My father has also played a pivotal role in my life. When I was in primary school, he tutored me in maths right from Standard One so that I could excel in school. He also encouraged me to be a writer by making me pen compositions and read novels. I guess it is from those humble efforts in penning compositions and reading children's novels back in the '90s that I developed a love for writing and storytelling.
When I joined Starehe Boys' Centre in 2002 for my high school education, my father regularly visited me just to check on how I was doing and leave me with some pocket money. And I noted during my last weeks in high school in 2005 as I sat for the mighty KCSE exams, he visited me more frequently which revealed how deeply he wanted me to ace the exams. He was so proud of me when I scored an 'A' in the KCSE exams; so much that he bought me a quality polo-shirt as a reward.
Then when I entered Starehe Institute in 2006 to pursue a diploma in Information Technology, my father encouraged me to apply to top colleges in the United States. He paid for my SAT exams that are a requirement for applying to those top colleges, and he bought me revision books for the tests. Unfortunately, I didn't get accepted to any of the four colleges I applied for admission. I remember when I received the heart-breaking rejection letters from the colleges, my father tried to lift my spirits by reminding me that I could still make it in life by pursuing my university education locally.
And then when I went astray at a local university called JKUAT in 2008 and again at the University of Nairobi in 2011, my father always accompanied me to the universities' clinics when I went for regular check-ups. It speaks volumes of how responsible he is, doesn't it?

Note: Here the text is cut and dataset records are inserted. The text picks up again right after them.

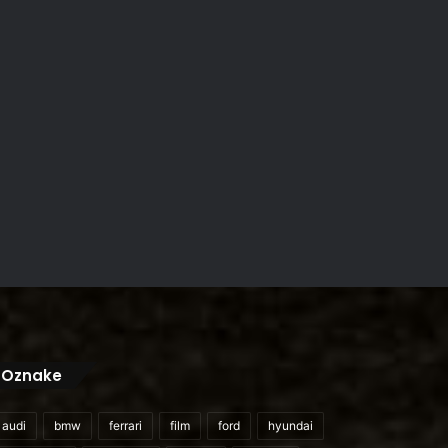
Oznake
audi
bmw
ferrari
film
ford
hyundai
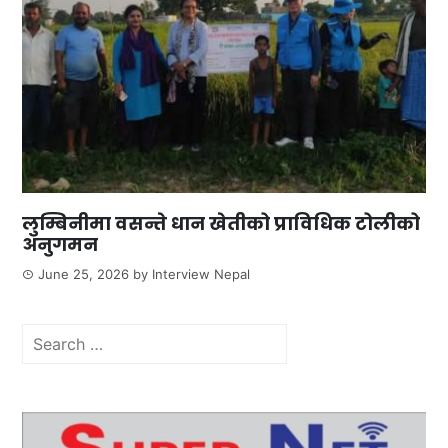
लुम्बिनीमा वसन्ते धान खेतीको प्राविधिक टोलीको
अनुगमन
June 25, 2026
by
Interview Nepal
Search
for:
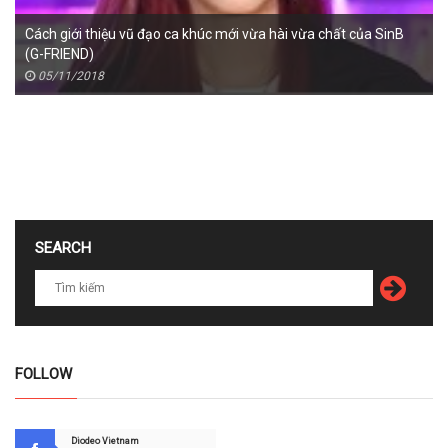
Cách giới thiệu vũ đạo ca khúc mới vừa hài vừa chất của SinB
(G-FRIEND)
05/11/2018
SEARCH
FOLLOW
Diodeo Vietnam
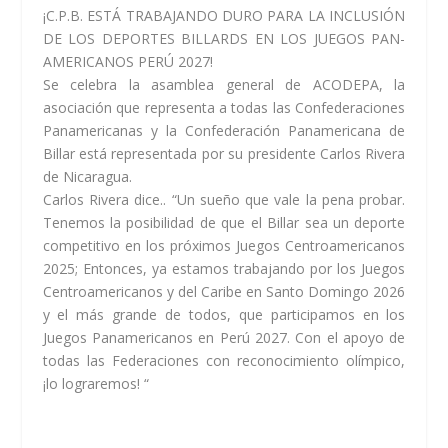
¡C.P.B. ESTÁ TRABAJANDO DURO PARA LA INCLUSIÓN
DE LOS DEPORTES BILLARDS EN LOS JUEGOS PAN-
AMERICANOS PERÚ 2027!
Se celebra la asamblea general de ACODEPA, la
asociación que representa a todas las Confederaciones
Panamericanas y la Confederación Panamericana de
Billar está representada por su presidente Carlos Rivera
de Nicaragua.
Carlos Rivera dice.. “Un sueño que vale la pena probar.
Tenemos la posibilidad de que el Billar sea un deporte
competitivo en los próximos Juegos
Centroamericanos
2025; Entonces, ya estamos trabajando por los Juegos
Centroamericanos y del Caribe en Santo Domingo 2026
y el más grande de todos, que participamos en los
Juegos Panamericanos en Perú 2027. Con el apoyo de
todas las Federaciones con reconocimiento olímpico,
¡lo lograremos! “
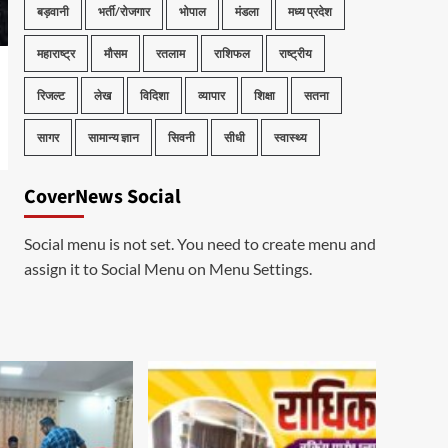
बड़वानी
भर्ती/रोजगार
भोपाल
मंडला
मध्य प्रदेश
महाराष्ट्र
मौसम
रतलाम
राशिफल
राष्ट्रीय
रिजल्ट
लेख
विदिशा
व्यापार
शिक्षा
सतना
सागर
सामान्य ज्ञान
सिवनी
सीधी
स्वास्थ्य
CoverNews Social
Social menu is not set. You need to create menu and
assign it to Social Menu on Menu Settings.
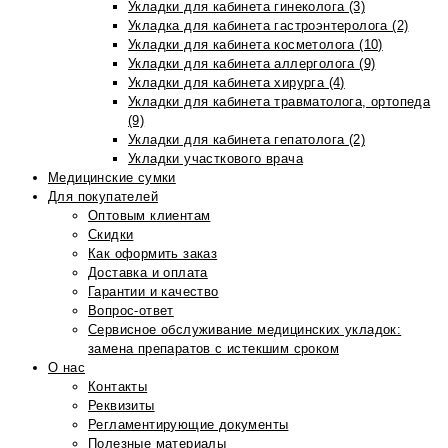
Укладки для кабинета гинеколога (3)
Укладка для кабинета гастроэнтеролога (2)
Укладки для кабинета косметолога (10)
Укладки для кабинета аллерголога (9)
Укладки для кабинета хирурга (4)
Укладки для кабинета травматолога, ортопеда
(9)
Укладки для кабинета гепатолога (2)
Укладки участкового врача
Медицинские сумки
Для покупателей
Оптовым клиентам
Скидки
Как оформить заказ
Доставка и оплата
Гарантии и качество
Вопрос-ответ
Сервисное обслуживание медицинских укладок:
замена препаратов с истекшим сроком
О нас
Контакты
Реквизиты
Регламентирующие документы
Полезные материалы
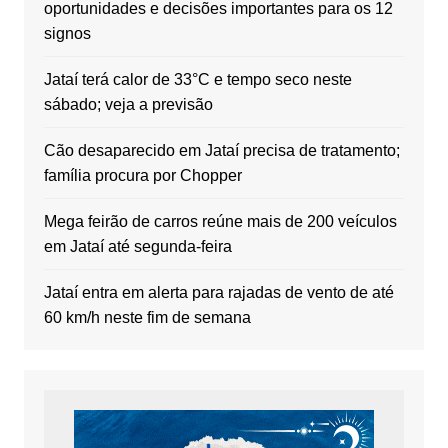
oportunidades e decisões importantes para os 12
signos
Jataí terá calor de 33°C e tempo seco neste
sábado; veja a previsão
Cão desaparecido em Jataí precisa de tratamento;
família procura por Chopper
Mega feirão de carros reúne mais de 200 veículos
em Jataí até segunda-feira
Jataí entra em alerta para rajadas de vento de até
60 km/h neste fim de semana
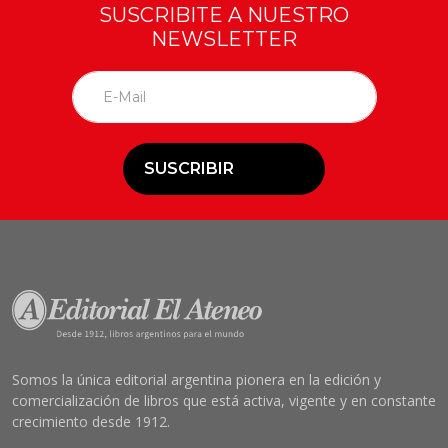
SUSCRIBITE A NUESTRO
NEWSLETTER
SUSCRIBIR
Somos la única editorial argentina pionera en la edición y
comercialización de libros que está activa, vigente y en constante
crecimiento desde 1912.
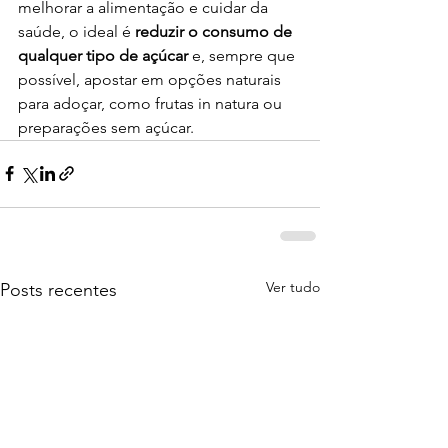
melhorar a alimentação e cuidar da 
saúde, o ideal é 
reduzir o consumo de 
qualquer tipo de açúcar
 e, sempre que 
possível, apostar em opções naturais 
para adoçar, como frutas in natura ou 
preparações sem açúcar.
Ver tudo
Posts recentes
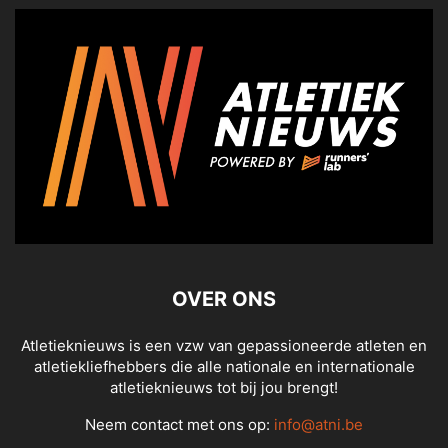
OVER ONS
Atletieknieuws is een vzw van gepassioneerde atleten en
atletiekliefhebbers die alle nationale en internationale
atletieknieuws tot bij jou brengt!
Neem contact met ons op:
info@atni.be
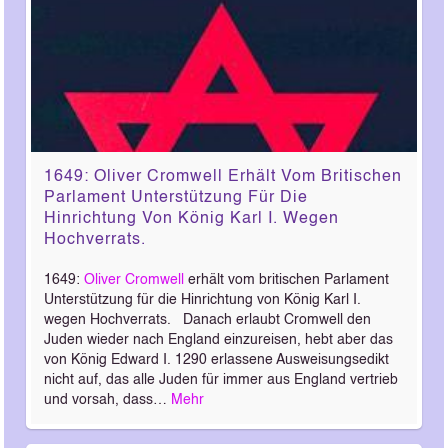
1649: Oliver Cromwell Erhält Vom Britischen
Parlament Unterstützung Für Die
Hinrichtung Von König Karl I. Wegen
Hochverrats.
1649:
Oliver Cromwell
erhält vom britischen Parlament
Unterstützung für die Hinrichtung von König Karl I.
wegen Hochverrats. Danach erlaubt Cromwell den
Juden wieder nach England einzureisen, hebt aber das
von König Edward I. 1290 erlassene Ausweisungsedikt
nicht auf, das alle Juden für immer aus England vertrieb
und vorsah, dass…
Mehr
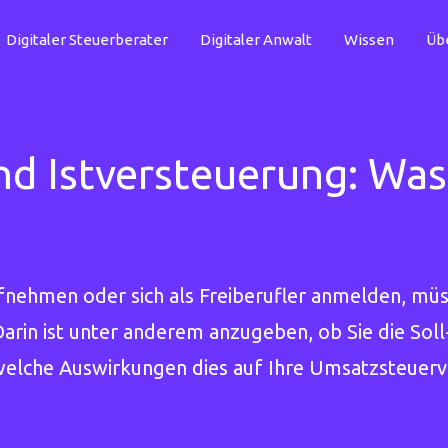
Digitaler Steuerberater
Digitaler Anwalt
Wissen
Üb
d Istversteuerung: Was 
ufnehmen oder sich als Freiberufler anmelden, mü
Darin ist unter anderem anzugeben, ob Sie die Sol
elche Auswirkungen dies auf Ihre Umsatzsteuervo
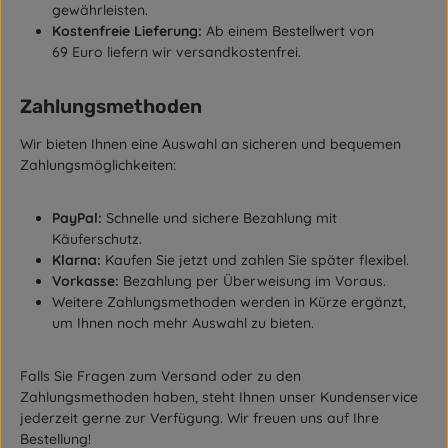
gewährleisten.
Kostenfreie Lieferung:
Ab einem Bestellwert von
69 Euro liefern wir versandkostenfrei.
Zahlungsmethoden
Wir bieten Ihnen eine Auswahl an sicheren und bequemen
Zahlungsmöglichkeiten:
PayPal:
Schnelle und sichere Bezahlung mit
Käuferschutz.
Klarna:
Kaufen Sie jetzt und zahlen Sie später flexibel.
Vorkasse:
Bezahlung per Überweisung im Voraus.
Weitere Zahlungsmethoden werden in Kürze ergänzt,
um Ihnen noch mehr Auswahl zu bieten.
Falls Sie Fragen zum Versand oder zu den
Zahlungsmethoden haben, steht Ihnen unser Kundenservice
jederzeit gerne zur Verfügung. Wir freuen uns auf Ihre
Bestellung!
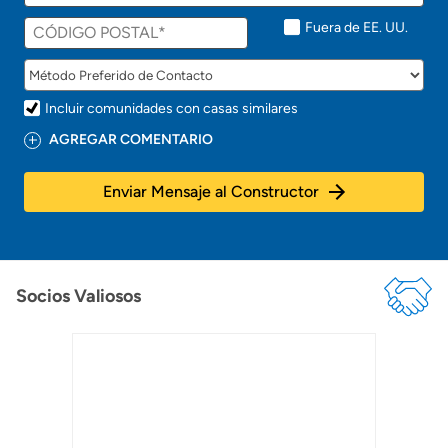
n
t
Fuera de EE. UU.
o
!
Incluir comunidades con casas similares
AGREGAR COMENTARIO
Enviar Mensaje al Constructor
Socios Valiosos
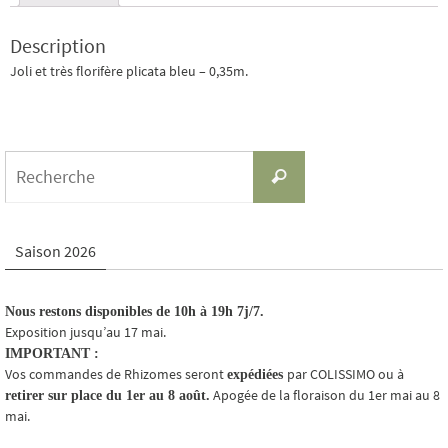
Description
Joli et très florifère plicata bleu – 0,35m.
Search
Recherche
for:
Saison 2026
Nous restons disponibles de 10h à 19h 7j/7.
Exposition jusqu’au 17 mai.
IMPORTANT :
Vos commandes de Rhizomes seront
par COLISSIMO ou à
expédiées
Apogée de la floraison du 1er mai au 8
retirer sur place du 1er au 8 août.
mai.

Today, I am blessed to still have my parents alive. My mother has long since stopped running her grocery in Kiserian after she suffered a stroke in 2013. She stays at home where she is still recuperating from that stroke. But my father still works as a free-lance accountant in Nairobi where he commutes to during some week-days.
Because I am now more tech-savvy than my parents, they usually ask me to help them in operating their smart-phones, especially my mother. And my father sometimes requests me to assist him when he gets stuck in his computer. To tell you the truth, I never get irritated or tired of helping them because after all they have done for me, I feel it's the best I can do for them at the moment when I am still staying with them at our rustic home here in Kiserian.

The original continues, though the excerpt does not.